Temple Carrol had been told the juvenile file on Wyatt Dixon's knife-throwing friend, Terry Witherspoon, had been sealed. But there was another avenue. Temple had written down the name of the small town in western North Carolina where Witherspoon had been convicted, and I called the sheriff's department in the county seat there and asked to talk with any officer on duty who handled juvenile cases.
My call was transferred to a detective named Benbow.
"Terry Witherspoon's a suspect in a murder investigation in Montana?" he said.
"Not exactly."
"Sounds a mite vague, Mr. Holland. Regardless, his records were sealed a long time ago. For all I know they were destroyed when he reached legal age."
"You know him?" I asked.
"I wish I didn't."
"Give me a thread," I said.
"You say you were a Texas Ranger?"
"Yes, sir."
I waited.
"Then you know the rules. Wish I could help," he said, and hung up.
But a half hour later he called back.
"I can't tell you anything about the records the court has sealed. We clear on that?" he said.
"You bet."
"But I can tell you about suspicions I have that never became part of a formal investigation. A year ago we had a bomber hid out in these mountains. I think Terry was bringing him food. I don't have any evidence to prove that. But I've known Terry since he was seven years old, and he's the meanest little shit I ever came acrost."
"He's hooked up with terrorists?"
"The cause will find Terry, not the other way around. A farmhouse was broken into not far from the caves where this bomber was hid out. The owner and his wife probably came home and surprised the intruder. He tied them both to chairs and stuffed gags in their mouths. Then he cut the woman's throat and shot the man."
"You think Witherspoon did it?"
"The FBI still hasn't caught the bomber. Whoever was feeding him knew every cave in this county. I think the same guy killed the two people in the farmhouse. We have a small population here. To my knowledge, we've produced only one kid around here the likes of Terry Witherspoon. You know what kills me about this stuff, Mr. Holland?"
"What's that?"
"The only job this simpleton ever had was boxing up groceries at a supermarket. We'll spend our careers getting a net over a box boy."

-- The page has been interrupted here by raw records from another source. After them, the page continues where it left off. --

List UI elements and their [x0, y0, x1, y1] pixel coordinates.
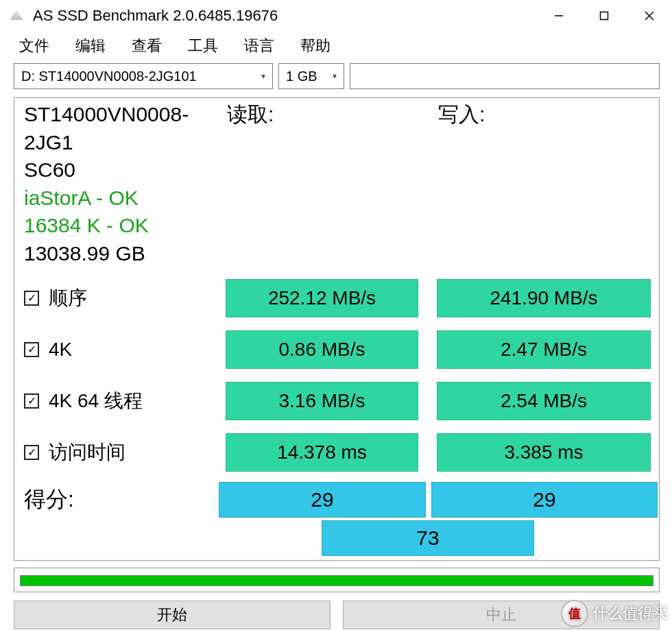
drive-select[interactable]: D: ST14000VN0008-2JG101 ▾: [14, 63, 273, 89]
score-write: 29: [431, 482, 658, 518]
drive-info: ST14000VN0008-2JG1 SC60 iaStorA - OK 163…: [14, 98, 217, 271]
window-controls: [536, 0, 672, 32]
seq-label: 顺序: [49, 285, 87, 311]
fourk-label-cell: ✓ 4K: [14, 325, 217, 374]
row-seq: ✓ 顺序 252.12 MB/s 241.90 MB/s: [14, 274, 659, 325]
close-icon: [644, 10, 655, 21]
chevron-down-icon: ▾: [333, 71, 337, 81]
seq-label-cell: ✓ 顺序: [14, 274, 217, 323]
row-score: 得分: 29 29: [14, 479, 659, 520]
watermark-logo-icon: 值: [561, 600, 588, 627]
size-select-value: 1 GB: [286, 69, 317, 84]
minimize-icon: [554, 11, 564, 21]
fourk-write: 2.47 MB/s: [437, 330, 651, 369]
write-header: 写入:: [429, 98, 659, 271]
score-total: 73: [322, 520, 534, 556]
menu-view[interactable]: 查看: [132, 36, 162, 56]
menu-language[interactable]: 语言: [244, 36, 274, 56]
score-label: 得分:: [14, 481, 217, 519]
fourk64-label: 4K 64 线程: [49, 388, 143, 414]
fourk64-label-cell: ✓ 4K 64 线程: [14, 376, 217, 426]
app-icon: [7, 9, 26, 23]
menu-help[interactable]: 帮助: [300, 36, 331, 56]
seq-checkbox[interactable]: ✓: [24, 291, 39, 306]
row-4k: ✓ 4K 0.86 MB/s 2.47 MB/s: [14, 325, 659, 376]
drive-model: ST14000VN0008-2JG1: [24, 101, 206, 156]
fourk-checkbox[interactable]: ✓: [24, 342, 39, 357]
access-write: 3.385 ms: [437, 433, 651, 472]
fourk64-write: 2.54 MB/s: [437, 382, 651, 420]
score-read: 29: [219, 482, 426, 518]
menubar: 文件 编辑 查看 工具 语言 帮助: [0, 32, 672, 63]
seq-read: 252.12 MB/s: [226, 279, 418, 317]
header-row: ST14000VN0008-2JG1 SC60 iaStorA - OK 163…: [14, 98, 659, 274]
maximize-icon: [599, 11, 609, 21]
titlebar[interactable]: AS SSD Benchmark 2.0.6485.19676: [0, 0, 672, 32]
alignment-status: 16384 K - OK: [24, 212, 206, 240]
drive-capacity: 13038.99 GB: [24, 240, 206, 268]
menu-file[interactable]: 文件: [19, 36, 49, 56]
driver-status: iaStorA - OK: [24, 184, 206, 213]
access-checkbox[interactable]: ✓: [24, 445, 39, 460]
fourk64-read: 3.16 MB/s: [226, 382, 418, 420]
window-title: AS SSD Benchmark 2.0.6485.19676: [33, 7, 278, 25]
fourk-label: 4K: [49, 339, 72, 361]
access-read: 14.378 ms: [226, 433, 418, 472]
access-label-cell: ✓ 访问时间: [14, 428, 217, 477]
close-button[interactable]: [627, 0, 672, 32]
minimize-button[interactable]: [536, 0, 581, 32]
row-4k64: ✓ 4K 64 线程 3.16 MB/s 2.54 MB/s: [14, 376, 659, 428]
watermark-text: 什么值得买: [592, 603, 668, 624]
description-input[interactable]: [350, 63, 660, 89]
read-header: 读取:: [217, 98, 429, 271]
watermark: 值 什么值得买: [561, 600, 668, 627]
drive-select-value: D: ST14000VN0008-2JG101: [21, 69, 197, 84]
toolbar: D: ST14000VN0008-2JG101 ▾ 1 GB ▾: [0, 63, 672, 93]
app-window: AS SSD Benchmark 2.0.6485.19676 文件 编辑 查看…: [0, 0, 672, 630]
fourk64-checkbox[interactable]: ✓: [24, 393, 39, 409]
maximize-button[interactable]: [581, 0, 627, 32]
results-panel: ST14000VN0008-2JG1 SC60 iaStorA - OK 163…: [14, 97, 660, 561]
progress-area: [14, 568, 660, 592]
menu-tools[interactable]: 工具: [188, 36, 218, 56]
fourk-read: 0.86 MB/s: [226, 330, 418, 369]
progress-bar: [20, 575, 653, 586]
chevron-down-icon: ▾: [261, 71, 265, 81]
drive-firmware: SC60: [24, 156, 206, 184]
access-label: 访问时间: [49, 439, 125, 465]
start-button[interactable]: 开始: [14, 601, 331, 629]
size-select[interactable]: 1 GB ▾: [278, 63, 344, 89]
row-total: 73: [14, 520, 659, 560]
seq-write: 241.90 MB/s: [437, 279, 651, 317]
row-access: ✓ 访问时间 14.378 ms 3.385 ms: [14, 428, 659, 479]
menu-edit[interactable]: 编辑: [75, 36, 106, 56]
svg-rect-1: [601, 12, 608, 20]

"You know why he came out to Montana?"
"He said he wanted to be a mountain man in a whites-only nation. Is it true you can buy Montana T-shirts that say 'At Least Our Cows Are Sane'?"
That night, outside a small settlement near the Idaho border, a truncated man with arms that were too short for his torso was carrying everything he owned out of a clapboard house and packing it into his automobile. The moon had just risen above the hollow where the man lived, and the crests of the mountains were black against the sky and the hard-packed dirt road in front of the house wound like a flattened white snake under the railroad trestle, past other dilapidated houses, out to the four-lane highway the man planned to drive full-bore all the way to the Cascades and Seattle.

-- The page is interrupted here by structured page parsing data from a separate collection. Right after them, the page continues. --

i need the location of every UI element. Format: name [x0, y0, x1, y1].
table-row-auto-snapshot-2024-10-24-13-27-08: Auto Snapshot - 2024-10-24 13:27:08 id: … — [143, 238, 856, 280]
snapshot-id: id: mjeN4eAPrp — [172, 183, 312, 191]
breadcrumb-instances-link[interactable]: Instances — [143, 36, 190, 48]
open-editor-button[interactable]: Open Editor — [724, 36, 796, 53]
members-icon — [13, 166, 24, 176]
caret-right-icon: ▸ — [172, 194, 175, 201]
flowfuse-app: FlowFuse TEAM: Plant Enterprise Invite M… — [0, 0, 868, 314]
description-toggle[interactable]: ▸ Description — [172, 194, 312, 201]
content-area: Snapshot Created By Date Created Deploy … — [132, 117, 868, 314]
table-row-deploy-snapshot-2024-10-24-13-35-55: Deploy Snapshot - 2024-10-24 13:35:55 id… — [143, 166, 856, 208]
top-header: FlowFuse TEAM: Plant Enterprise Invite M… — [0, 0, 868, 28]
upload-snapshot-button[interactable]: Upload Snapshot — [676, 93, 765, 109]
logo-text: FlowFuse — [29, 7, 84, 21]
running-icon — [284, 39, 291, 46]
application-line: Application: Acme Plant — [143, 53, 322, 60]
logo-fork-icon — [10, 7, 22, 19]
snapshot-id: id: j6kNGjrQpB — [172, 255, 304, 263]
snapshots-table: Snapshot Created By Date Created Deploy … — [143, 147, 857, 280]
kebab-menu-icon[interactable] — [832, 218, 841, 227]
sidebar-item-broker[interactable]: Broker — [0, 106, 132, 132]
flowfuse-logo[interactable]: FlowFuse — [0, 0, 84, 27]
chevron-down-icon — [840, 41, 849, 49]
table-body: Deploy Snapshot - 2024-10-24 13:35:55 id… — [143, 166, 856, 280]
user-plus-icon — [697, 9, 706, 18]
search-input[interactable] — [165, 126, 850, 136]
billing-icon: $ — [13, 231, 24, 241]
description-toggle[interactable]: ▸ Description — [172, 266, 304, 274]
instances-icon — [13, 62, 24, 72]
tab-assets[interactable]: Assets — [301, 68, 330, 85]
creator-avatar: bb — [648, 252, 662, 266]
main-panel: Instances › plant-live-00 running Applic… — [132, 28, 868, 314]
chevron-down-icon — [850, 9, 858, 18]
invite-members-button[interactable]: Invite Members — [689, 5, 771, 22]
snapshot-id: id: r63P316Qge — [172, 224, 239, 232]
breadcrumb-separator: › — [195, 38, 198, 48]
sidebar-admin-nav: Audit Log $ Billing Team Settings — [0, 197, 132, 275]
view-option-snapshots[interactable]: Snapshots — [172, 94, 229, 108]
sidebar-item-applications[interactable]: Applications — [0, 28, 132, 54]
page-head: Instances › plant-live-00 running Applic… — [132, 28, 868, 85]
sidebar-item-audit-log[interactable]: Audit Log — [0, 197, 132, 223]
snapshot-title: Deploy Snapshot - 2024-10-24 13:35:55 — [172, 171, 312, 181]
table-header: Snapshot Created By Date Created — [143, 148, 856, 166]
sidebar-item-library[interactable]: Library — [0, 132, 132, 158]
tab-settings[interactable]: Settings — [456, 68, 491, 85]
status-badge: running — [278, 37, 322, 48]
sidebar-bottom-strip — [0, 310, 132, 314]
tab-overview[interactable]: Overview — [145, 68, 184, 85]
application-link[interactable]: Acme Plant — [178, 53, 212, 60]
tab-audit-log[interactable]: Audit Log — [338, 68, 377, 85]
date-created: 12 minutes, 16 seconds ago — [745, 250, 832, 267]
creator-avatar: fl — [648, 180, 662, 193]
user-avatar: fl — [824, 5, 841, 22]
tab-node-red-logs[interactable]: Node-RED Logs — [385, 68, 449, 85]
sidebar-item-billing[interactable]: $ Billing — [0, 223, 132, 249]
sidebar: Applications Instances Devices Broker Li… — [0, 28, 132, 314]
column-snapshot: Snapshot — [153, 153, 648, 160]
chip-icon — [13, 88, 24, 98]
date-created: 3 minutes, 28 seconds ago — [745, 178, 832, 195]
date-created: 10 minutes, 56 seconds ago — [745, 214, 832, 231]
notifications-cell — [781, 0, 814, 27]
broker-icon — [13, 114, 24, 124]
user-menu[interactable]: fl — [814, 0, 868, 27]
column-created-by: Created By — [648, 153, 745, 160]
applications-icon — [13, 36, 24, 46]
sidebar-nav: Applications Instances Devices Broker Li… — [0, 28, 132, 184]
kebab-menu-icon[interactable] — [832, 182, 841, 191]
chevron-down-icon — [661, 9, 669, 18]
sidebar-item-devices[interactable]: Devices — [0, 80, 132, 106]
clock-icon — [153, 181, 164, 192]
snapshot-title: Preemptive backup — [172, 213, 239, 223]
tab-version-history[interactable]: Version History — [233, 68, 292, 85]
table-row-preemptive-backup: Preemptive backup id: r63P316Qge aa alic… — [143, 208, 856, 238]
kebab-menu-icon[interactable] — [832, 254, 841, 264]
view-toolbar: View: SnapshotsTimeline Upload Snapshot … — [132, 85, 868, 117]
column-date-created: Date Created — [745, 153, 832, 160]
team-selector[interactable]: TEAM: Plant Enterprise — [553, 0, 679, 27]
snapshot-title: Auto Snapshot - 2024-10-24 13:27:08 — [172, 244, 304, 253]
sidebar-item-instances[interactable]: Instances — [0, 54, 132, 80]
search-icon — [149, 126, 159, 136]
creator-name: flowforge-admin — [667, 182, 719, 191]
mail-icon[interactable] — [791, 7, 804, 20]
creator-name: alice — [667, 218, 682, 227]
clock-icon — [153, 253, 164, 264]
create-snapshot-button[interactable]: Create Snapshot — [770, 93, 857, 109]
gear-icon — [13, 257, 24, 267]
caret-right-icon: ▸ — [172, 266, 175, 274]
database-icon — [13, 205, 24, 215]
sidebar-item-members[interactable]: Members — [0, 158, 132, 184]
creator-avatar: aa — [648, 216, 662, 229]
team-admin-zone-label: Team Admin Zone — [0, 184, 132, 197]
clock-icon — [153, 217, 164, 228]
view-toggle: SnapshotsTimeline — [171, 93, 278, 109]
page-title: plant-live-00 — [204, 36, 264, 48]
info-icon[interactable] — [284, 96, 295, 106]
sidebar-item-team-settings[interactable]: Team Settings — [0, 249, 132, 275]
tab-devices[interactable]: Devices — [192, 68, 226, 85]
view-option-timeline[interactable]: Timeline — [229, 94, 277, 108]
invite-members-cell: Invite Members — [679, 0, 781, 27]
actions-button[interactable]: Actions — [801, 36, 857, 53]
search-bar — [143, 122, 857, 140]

The man's name was Tommy Lee Stoltz, and he wore a black cowboy hat mashed down on his ears and engineering boots with double soles and heels and thick glasses that made his eyes look like large marbles. Tiny blue teardrops were tattooed just below the corners of his eyes so that he appeared to be in a state of perpetual mourning. The night air was cold but he was sweating inside his clothes and his heart raced each time he heard automobile or truck tires on the dirt road.

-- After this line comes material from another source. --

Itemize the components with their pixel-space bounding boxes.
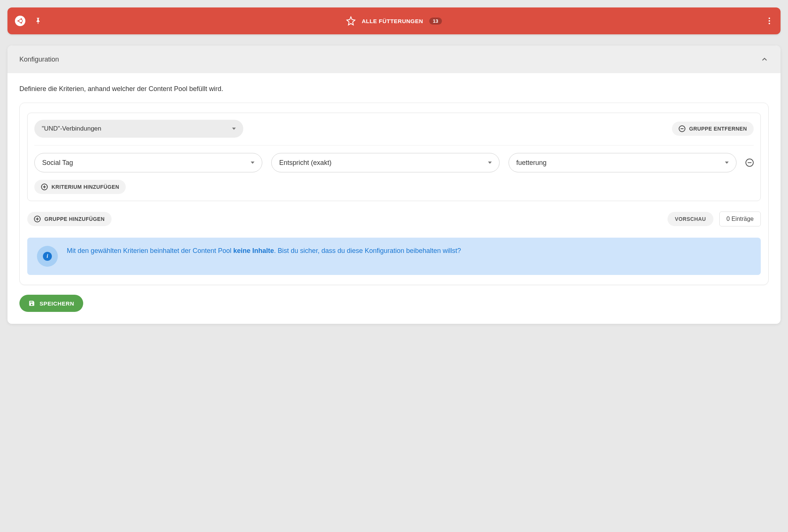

Why had he ever left Florida? He'd had a good life dry-walling, hanging in open-air bars down on the beach, getting ripped on beer and cheap weed that was smuggled in from the islands, and opening up his scooter on Seven-Mile Bridge. Even that one-bit he did on a road gang in the Keys wasn't bad. The winter days were beautiful, and the fish was fresh and deep-fried and, if you wanted it, the Cubans on the serving line at the stockade would heap shitpiles of black beans and rice on your plate.